- TASK PROMPT: Take each line from the material below that includes the string "redo" and copy it.

-- DATA TO USE follows --

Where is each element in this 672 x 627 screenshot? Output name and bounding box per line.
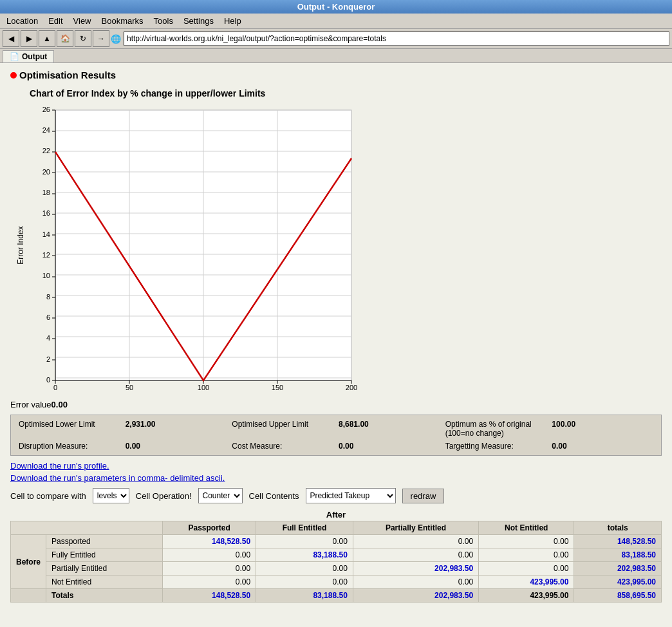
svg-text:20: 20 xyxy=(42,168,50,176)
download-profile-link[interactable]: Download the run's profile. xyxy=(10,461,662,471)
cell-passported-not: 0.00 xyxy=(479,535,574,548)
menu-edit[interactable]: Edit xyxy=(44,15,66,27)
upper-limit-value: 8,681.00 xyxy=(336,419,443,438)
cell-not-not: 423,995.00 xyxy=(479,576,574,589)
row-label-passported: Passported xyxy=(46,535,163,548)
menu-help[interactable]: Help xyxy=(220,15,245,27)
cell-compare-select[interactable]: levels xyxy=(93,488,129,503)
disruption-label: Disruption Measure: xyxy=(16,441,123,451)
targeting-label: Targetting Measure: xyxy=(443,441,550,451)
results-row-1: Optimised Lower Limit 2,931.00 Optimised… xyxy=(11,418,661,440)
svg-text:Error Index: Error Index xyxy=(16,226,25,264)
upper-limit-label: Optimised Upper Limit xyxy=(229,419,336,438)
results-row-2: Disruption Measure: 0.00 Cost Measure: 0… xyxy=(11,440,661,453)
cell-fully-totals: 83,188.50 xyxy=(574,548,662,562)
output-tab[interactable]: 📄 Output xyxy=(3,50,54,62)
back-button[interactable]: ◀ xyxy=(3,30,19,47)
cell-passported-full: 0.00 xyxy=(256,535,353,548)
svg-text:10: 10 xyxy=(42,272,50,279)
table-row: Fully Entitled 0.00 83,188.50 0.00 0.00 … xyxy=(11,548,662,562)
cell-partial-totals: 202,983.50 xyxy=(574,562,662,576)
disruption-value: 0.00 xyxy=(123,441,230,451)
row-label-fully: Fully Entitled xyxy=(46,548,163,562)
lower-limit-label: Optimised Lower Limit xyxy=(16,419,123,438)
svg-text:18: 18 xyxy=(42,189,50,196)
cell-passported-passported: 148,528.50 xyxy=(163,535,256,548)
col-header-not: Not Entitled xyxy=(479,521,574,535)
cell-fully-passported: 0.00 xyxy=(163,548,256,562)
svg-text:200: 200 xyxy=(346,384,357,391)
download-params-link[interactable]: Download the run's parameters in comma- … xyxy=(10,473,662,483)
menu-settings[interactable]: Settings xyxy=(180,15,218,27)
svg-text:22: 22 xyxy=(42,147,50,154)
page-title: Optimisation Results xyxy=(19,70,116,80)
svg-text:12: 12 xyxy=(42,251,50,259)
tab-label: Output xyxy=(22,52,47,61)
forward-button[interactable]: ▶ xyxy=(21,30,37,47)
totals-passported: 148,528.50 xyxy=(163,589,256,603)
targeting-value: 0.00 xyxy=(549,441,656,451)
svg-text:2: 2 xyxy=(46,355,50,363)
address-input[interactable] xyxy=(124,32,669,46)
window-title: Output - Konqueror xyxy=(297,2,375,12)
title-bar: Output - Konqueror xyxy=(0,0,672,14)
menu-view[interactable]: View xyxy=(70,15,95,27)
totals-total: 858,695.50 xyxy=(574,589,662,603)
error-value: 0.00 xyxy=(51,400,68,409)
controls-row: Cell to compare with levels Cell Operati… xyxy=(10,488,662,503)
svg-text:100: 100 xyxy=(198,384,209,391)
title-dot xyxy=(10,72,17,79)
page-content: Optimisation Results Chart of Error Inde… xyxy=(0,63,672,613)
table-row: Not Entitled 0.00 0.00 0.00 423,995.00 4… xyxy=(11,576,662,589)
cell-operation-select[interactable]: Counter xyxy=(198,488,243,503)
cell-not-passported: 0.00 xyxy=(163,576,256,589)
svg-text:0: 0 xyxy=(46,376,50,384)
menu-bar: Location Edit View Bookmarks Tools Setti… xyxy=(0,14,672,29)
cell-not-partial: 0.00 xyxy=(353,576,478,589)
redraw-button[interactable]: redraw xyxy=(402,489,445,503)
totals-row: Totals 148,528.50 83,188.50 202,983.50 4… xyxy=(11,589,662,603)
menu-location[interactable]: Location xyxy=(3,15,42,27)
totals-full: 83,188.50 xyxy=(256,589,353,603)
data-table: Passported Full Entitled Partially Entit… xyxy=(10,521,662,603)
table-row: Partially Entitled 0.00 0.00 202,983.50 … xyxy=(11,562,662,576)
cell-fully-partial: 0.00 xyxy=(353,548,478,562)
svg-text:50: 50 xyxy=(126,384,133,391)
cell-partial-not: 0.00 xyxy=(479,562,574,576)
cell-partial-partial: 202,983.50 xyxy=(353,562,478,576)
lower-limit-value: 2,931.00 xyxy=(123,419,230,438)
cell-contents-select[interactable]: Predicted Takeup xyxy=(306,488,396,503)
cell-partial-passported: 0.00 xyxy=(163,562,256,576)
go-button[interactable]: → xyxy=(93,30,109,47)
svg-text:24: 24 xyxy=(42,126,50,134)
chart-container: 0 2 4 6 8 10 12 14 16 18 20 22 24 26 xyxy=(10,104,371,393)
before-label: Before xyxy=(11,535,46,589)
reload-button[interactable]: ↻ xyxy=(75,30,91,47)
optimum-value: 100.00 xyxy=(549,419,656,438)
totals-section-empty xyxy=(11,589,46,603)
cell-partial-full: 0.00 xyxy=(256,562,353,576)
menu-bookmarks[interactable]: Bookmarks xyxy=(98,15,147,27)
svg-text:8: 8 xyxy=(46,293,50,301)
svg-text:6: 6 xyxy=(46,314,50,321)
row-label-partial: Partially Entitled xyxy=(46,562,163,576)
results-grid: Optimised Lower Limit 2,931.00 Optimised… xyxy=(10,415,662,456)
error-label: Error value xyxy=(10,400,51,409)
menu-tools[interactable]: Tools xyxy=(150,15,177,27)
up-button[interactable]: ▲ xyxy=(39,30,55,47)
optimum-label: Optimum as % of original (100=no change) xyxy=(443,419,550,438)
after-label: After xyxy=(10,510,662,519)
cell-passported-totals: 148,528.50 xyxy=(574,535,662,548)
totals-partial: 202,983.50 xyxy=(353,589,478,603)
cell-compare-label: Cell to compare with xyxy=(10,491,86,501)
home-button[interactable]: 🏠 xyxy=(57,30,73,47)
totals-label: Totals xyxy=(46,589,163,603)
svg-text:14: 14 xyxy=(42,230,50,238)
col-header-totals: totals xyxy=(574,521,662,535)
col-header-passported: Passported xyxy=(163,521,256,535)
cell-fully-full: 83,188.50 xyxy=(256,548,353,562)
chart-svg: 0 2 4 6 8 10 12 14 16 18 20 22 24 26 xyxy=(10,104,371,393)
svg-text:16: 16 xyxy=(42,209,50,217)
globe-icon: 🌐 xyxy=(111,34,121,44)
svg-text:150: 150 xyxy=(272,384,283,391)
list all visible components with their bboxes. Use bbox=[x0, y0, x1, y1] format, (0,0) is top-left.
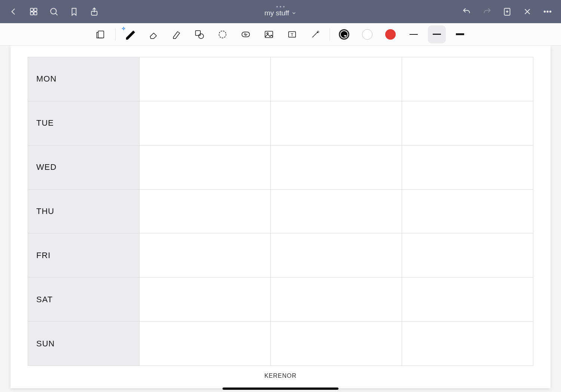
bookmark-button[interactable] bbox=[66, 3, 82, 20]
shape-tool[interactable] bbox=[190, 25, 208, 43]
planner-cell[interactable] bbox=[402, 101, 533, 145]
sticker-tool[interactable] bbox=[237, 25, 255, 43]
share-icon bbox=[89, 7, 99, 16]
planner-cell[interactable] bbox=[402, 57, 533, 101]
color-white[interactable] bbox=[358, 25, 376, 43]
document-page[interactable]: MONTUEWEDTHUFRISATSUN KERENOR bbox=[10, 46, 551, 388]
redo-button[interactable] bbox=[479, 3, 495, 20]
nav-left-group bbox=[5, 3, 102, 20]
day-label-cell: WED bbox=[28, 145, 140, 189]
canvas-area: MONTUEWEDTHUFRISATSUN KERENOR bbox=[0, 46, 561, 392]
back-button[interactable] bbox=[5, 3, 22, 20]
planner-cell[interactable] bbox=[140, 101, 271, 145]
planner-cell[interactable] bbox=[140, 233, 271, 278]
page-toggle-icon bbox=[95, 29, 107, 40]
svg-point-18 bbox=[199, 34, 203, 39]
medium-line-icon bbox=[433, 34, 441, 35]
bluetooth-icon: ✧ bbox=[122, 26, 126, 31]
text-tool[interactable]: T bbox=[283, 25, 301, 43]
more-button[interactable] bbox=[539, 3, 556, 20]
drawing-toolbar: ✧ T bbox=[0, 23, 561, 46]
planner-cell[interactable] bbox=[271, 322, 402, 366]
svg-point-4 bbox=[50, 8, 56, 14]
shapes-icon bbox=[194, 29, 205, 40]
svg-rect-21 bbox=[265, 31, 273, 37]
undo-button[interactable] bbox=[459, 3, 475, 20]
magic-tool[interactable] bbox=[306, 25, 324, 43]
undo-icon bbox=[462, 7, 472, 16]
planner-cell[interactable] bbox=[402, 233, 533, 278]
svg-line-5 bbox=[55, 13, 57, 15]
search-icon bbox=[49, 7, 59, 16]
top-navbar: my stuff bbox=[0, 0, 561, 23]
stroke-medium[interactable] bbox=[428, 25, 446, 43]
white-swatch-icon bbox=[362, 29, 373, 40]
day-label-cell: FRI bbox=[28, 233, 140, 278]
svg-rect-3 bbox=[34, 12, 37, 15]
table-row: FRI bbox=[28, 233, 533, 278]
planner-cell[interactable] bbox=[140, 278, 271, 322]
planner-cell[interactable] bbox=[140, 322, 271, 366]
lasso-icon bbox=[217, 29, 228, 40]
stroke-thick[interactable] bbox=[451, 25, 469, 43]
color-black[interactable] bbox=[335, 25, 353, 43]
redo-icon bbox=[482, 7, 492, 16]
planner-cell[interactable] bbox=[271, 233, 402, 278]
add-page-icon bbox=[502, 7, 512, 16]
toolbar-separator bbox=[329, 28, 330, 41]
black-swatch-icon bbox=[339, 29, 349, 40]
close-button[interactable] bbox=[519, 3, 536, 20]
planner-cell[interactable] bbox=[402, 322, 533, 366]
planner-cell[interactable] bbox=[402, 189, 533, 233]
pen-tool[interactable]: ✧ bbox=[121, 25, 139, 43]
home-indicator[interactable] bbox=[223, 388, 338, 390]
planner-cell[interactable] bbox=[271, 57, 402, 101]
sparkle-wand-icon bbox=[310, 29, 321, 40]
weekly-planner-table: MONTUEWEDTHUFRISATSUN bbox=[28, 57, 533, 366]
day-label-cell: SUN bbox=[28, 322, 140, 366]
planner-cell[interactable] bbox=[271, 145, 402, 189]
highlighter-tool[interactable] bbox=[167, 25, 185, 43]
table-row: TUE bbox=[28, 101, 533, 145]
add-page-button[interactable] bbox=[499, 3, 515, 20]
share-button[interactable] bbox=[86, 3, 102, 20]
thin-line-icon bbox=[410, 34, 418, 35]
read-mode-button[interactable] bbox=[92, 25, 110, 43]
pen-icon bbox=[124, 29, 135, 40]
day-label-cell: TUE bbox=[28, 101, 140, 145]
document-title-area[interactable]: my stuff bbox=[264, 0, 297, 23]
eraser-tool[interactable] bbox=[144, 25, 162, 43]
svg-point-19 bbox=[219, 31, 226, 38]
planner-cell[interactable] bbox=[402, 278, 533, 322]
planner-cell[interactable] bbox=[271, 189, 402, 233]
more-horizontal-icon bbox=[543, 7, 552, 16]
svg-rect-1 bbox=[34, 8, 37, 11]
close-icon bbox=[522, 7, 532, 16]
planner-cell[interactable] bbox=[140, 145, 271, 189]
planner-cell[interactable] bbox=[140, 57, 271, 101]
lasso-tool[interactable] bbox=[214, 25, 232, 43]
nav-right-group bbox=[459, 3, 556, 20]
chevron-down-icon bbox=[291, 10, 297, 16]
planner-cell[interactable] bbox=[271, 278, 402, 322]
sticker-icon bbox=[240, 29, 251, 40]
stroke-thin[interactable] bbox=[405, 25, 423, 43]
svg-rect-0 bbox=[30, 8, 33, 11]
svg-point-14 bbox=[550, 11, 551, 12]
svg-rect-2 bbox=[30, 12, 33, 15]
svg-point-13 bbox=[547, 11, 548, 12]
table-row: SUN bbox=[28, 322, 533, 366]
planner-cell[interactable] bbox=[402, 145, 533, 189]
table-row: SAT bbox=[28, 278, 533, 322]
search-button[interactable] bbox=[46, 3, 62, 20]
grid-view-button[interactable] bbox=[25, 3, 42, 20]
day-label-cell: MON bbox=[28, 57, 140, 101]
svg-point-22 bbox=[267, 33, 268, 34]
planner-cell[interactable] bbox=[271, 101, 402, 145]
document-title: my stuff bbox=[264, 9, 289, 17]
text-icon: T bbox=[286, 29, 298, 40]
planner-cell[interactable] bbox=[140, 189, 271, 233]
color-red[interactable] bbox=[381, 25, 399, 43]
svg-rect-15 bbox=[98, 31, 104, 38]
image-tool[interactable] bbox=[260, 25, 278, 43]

-- DATA TO USE concluded --

- WRITTEN ANSWER:
redo-button[interactable] bbox=[479, 3, 495, 20]
redo-icon bbox=[482, 7, 492, 16]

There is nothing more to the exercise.